— Data —
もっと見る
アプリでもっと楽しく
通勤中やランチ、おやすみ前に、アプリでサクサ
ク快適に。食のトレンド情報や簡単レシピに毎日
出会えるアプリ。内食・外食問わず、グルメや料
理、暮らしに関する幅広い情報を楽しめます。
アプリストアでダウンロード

==

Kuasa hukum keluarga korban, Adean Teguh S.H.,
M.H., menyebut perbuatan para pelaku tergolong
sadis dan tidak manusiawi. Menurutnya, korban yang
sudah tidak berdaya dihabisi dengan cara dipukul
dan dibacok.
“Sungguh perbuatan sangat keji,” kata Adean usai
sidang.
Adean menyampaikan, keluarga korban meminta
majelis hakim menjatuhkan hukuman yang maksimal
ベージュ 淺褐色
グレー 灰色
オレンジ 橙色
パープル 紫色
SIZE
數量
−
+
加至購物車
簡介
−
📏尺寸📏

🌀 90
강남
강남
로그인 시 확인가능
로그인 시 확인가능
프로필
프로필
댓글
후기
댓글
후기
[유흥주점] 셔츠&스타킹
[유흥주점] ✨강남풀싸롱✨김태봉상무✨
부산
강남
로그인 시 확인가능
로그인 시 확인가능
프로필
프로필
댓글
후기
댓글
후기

--

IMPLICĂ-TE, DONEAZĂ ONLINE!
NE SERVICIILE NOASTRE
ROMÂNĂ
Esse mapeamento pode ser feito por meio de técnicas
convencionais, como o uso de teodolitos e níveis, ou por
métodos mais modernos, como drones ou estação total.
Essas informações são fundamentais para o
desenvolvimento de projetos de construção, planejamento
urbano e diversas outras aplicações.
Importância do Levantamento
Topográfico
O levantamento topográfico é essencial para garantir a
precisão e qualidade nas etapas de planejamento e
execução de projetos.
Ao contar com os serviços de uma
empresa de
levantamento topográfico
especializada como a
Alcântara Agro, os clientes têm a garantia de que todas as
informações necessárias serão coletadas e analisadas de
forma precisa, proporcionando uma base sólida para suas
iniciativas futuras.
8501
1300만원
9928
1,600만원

— Exercise —
Taking the records above line by line, count those that hold the word "informações"; the number is the entire answer.

— Final answer —
2